Best practices for implementing Web Services based APIs

 

Application Programming Interfaces (APIs) have evolved in pace with the computing paradigms from shared statically linked libraries to completely decoupled web service end points. However a common thread across all these forms is that the key to large scale adoption of an API lies in the ease of orchestration across calls to multiple methods/functions contained within. This allows for the API to be highly granular in nature thereby being amenable to use across a wide spectrum of usage scenarios. But as any API developer will attest to this is easier said than done primarily because most classical methods for API distribution including Software Development Kits (SDKs) do not allow for this metadata to be exposed in a dynamic manner that is easy to consume. The best recourse is to include API documentation and to rely on reflection functionality available within the underlying programming language.

Most of the modern Integrated Development Environments (IDEs) leverage this embedded documentation and frameworks that rely on reflection such as the Java Bean Specifications to provide the “IntelliSense” functionality that so many of us today and come to rely upon. But this does not still provide any insights in to the best sequence in which functions within an API are to be invoked so as to accomplish a particular task. Some APIs, notably the DirectX APIs, introduced the concept of a pipeline wherein you could register a series of callback functions that would be invoked in the desired sequence but the programmer still needs to rely on sample code so as to determine the sequencing of function calls required to setup the pipeline. However, the web services based paradigm for developing and hosting APIs has changed the picture significantly and holds the promise to allow for API discoverability and explorability in an unique manner.

At first glance developing APIs based on web service end points offers no further benefits than loose coupling of the interface from the implementation combined with distributed computing that allows for higher scalability. Discoverability of web services based APIs can be achieved through the use of online registries such as APIs.io that rely on an open format called APIs.json to expose suitable metadata about the APIs. This is very similar to repositories for static APIs such as Maven. However, a key benefit to be realized from implementing APIs based on web services is to include additional metadata in the response body that can be auto-interrogated to determine the next service call to be made. One such framework is based on the Hypertext Application Language (HAL) specification and it allows for API explorability if the following best practices are followed:

  • Use of Links & Actions in responses: This could be used to allow for a dynamic and possibly configurable flow for API calls. For RESTful web services the HATEOAS constraint is a great way to implement this functionality.
  • Expose metadata as a separate resource or introduce a meta tag in the response: This could be leveraged to reduce the response size either when multiple items share a bunch of attributes related to say taxonomy or when contextually unnecessary information is always being included in the response. This is to be used differently from attribute selection via query parameters and will require a clear definition of what would constitute as metadata.
  • Consider the use of the OData protocol for exposing data via web services as this allows for programming by convention rather than by contract.

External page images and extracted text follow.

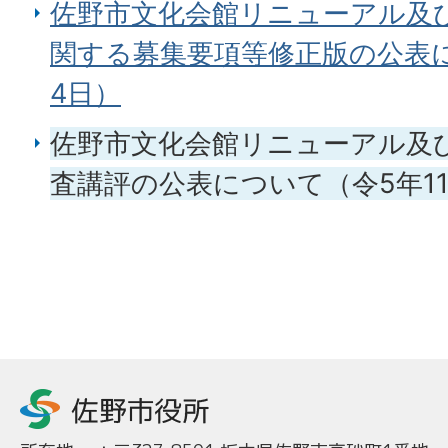
佐野市文化会館リニューアル及
関する募集要項等修正版の公表に
4日）
佐野市文化会館リニューアル及
査講評の公表について（令5年11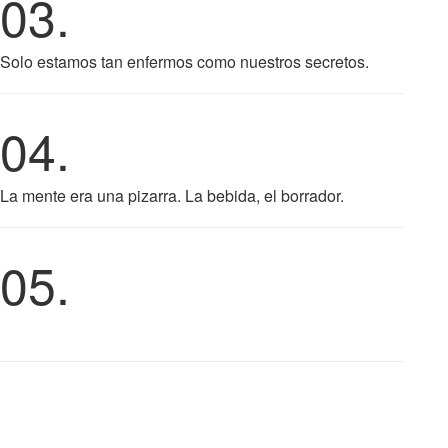
03.
Solo estamos tan enfermos como nuestros secretos.
04.
La mente era una pizarra. La bebida, el borrador.
05.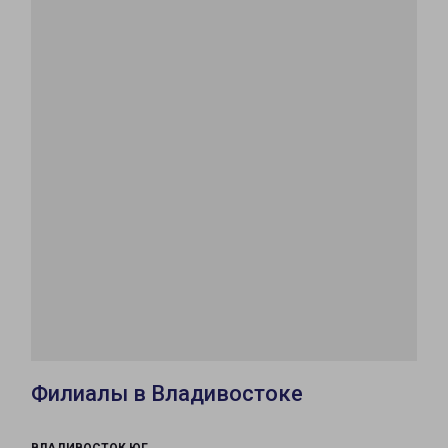
Филиалы в Владивостоке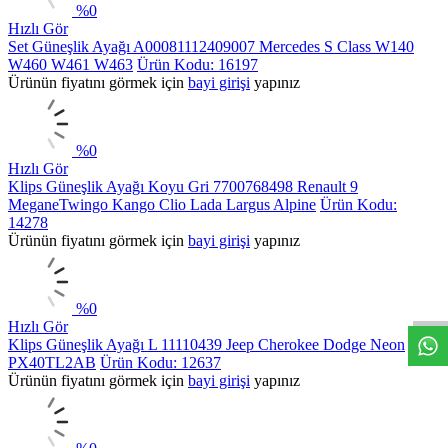
%
0
Hızlı Gör
Set Güneşlik Ayağı A00081112409007 Mercedes S Class W140
W460 W461 W463
Ürün Kodu: 16197
Ürünün fiyatını görmek için
bayi girişi
yapınız
%
0
Hızlı Gör
Klips Güneşlik Ayağı Koyu Gri 7700768498 Renault 9
MeganeTwingo Kango Clio Lada Largus Alpine
Ürün Kodu:
14278
Ürünün fiyatını görmek için
bayi girişi
yapınız
%
0
Hızlı Gör
Klips Güneşlik Ayağı L 11110439 Jeep Cherokee Dodge Neon
PX40TL2AB
Ürün Kodu: 12637
Ürünün fiyatını görmek için
bayi girişi
yapınız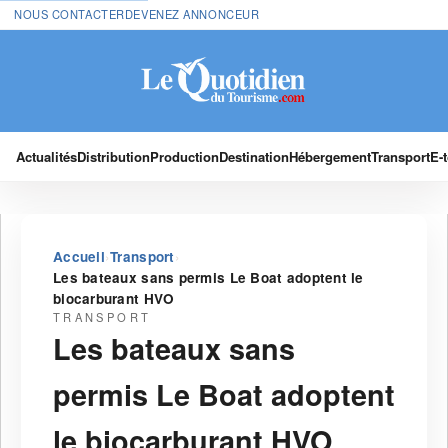
NOUS CONTACTER
DEVENEZ ANNONCEUR
Actualités
Distribution
Production
Destination
Hébergement
Transport
E-
›
›
Accueil
Transport
Les bateaux sans permis Le Boat adoptent le
biocarburant HVO
TRANSPORT
Les bateaux sans
permis Le Boat adoptent
le biocarburant HVO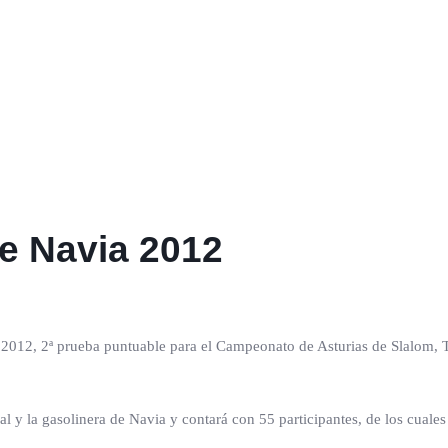
de Navia 2012
ia 2012, 2ª prueba puntuable para el Campeonato de Asturias de Slalom, 
 y la gasolinera de Navia y contará con 55 participantes, de los cuales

In addition to the above best practices that would simplify API orchestration the following best practices should also be followed to allow for suitable instrumentation in web services based APIs and to ensure highest standards of security, scalability, and backward compatibility:

  • Make call tracing and debugging more efficient by requiring each request to include a timestamp and by assigning a request id to each request received. The request id should be returned in the response and logging of the same along with the timestamp should be encouraged within the client app.
  • Enable response caching, ideally, through the use of ETags or other mechanisms as might be applicable within a given context.
  • Prefer the use of JSON Web Tokens (JWTs) via OAuth 2.0 for implementing security (http://self-issued.info/docs/draft-ietf-oauth-json-web-token.html). Additional links:
    http://tools.ietf.org/html/draft-ietf-oauth-jwt-bearer-07
    https://developers.google.com/accounts/docs/OAuth2ServiceAccount
  • Support expiry and renewal of JWTs via developing appropriate client SDKs.
  • Prefer URL based API versioning since that would help with DevOps automation but query parameter based versioning can also be supported on an as required basis. Also, SDK versioning may be applied as well.

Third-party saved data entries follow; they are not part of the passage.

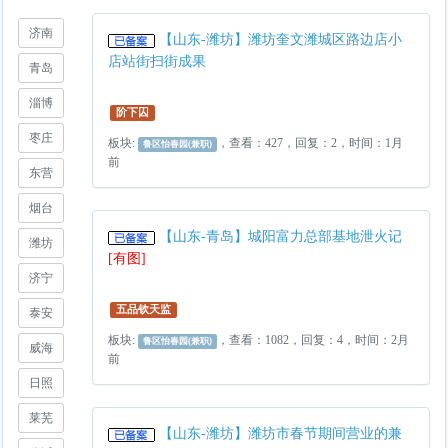
济南
【山东-潍坊】潍坊奎文潍城区路边店小
店站街扫街成果
青岛
淄博
阶下囚
枣庄
板块:
，查看：427，回复：2，时间：1月
鲁区怡春园(兼职)
前
东营
烟台
【山东-青岛】城阳富力总部基地泄火记
潍坊
[有图]
济宁
五品钦天监
泰安
板块:
，查看：1082，回复：4，时间：2月
鲁区怡春园(兼职)
威海
前
日照
莱芜
【山东-潍坊】潍坊市春节期间营业的兼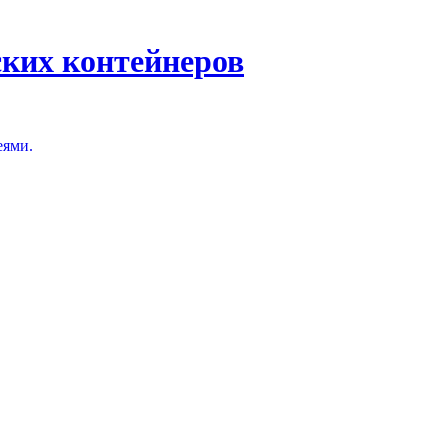
ских контейнеров
еями.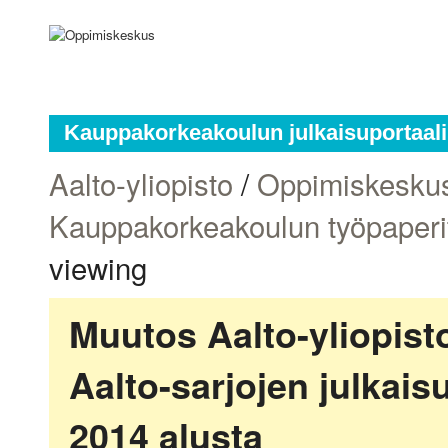
Kauppakorkeakoulun julkaisuportaali
Aalto-yliopisto
/
Oppimiskesku
Kauppakorkeakoulun työpaperi
viewing
Muutos Aalto-yliopis
Aalto-sarjojen julkai
2014 alusta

Of course the use of API hosting platforms such as Apigee can certainly help adhere with a number of the best practices defined above when combined with microservices architecture paradigm for implementation.

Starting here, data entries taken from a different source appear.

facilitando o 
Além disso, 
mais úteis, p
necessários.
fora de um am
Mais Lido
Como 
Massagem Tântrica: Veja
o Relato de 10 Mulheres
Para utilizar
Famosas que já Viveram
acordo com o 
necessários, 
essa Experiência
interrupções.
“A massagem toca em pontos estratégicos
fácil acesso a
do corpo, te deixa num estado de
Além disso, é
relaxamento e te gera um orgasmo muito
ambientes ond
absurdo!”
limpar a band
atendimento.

Taming the public cloud beast: Your monthly bill

Beyond a doubt the public clouds have been a godsend to practically all the startups out there today. Plus the ongoing price wars between the major players: Amazon, Microsoft, Google, IBM, has meant that the price per unit of compute/storage/network capacity has been on the decline. Even adoption amongst the traditional large enterprises is on the increase with success stories being written on the hour every hour. So then how does one explain articles such as the one below?

Here’s why this startup ditched Amazon Web Services by John Cook

And this is not an odd one out case. and other similar articles are available albeit they don’t exactly show up on the first page of most search queries pertaining to cloud pricing/costs thanks to the excellent SEO efforts by all the big providers.

The bottom line: Just like dining out every day at an unlimited buffet leads to obesity ad-hoc usage of cloud computing resources leads to a bloated bill that can take many a startup by surprise. Is the answer then to simply jump ship and switch over to a private cloud or worse yet a traditional infrastructure model? All of the players in the private cloud space are trying hard to convince you to do so. Here is an excellent white paper from Eucalyptus to help you take the leap. Maybe not just yet if some of the strategies outlined below are adopted appropriately.

Utilize compute resources for the shortest possible time: Throughout the history of the World Wide Web the one golden rule followed religiously has been: Be always available lest your loyal consumer ditches you the instant your site is down. Given that public clouds rely on sharing the same physical resources across multiple customers it should come as no surprise that the cheapest pricing plan available for the longest time was the one wherein you spun up reserved instances with a guaranteed up time of 99.995% or better. Not only do you end up paying an upfront charge but also the costs can spiral exponentially as you keep adding nodes. To add to your woes as the application and data complexity increases along with the upsurge in customers you start spinning up the more expensive high end instances.

Invest instead in re-architecting your applications to utilize micro instances by adopting a micro services based approach or better still invest in building up your in house DevOps skills to leverage the on-demand and spot pricing plans. The latest PaaS offerings from Amazon such as AWS Lambda, and BlueMix from IBM provide a host of ready to use micro services that can be leveraged on a as needed basis. To add to that the newest auto-scaling offerings from some of the providers also allow you to spin up container based compute instances instead of entire VMs.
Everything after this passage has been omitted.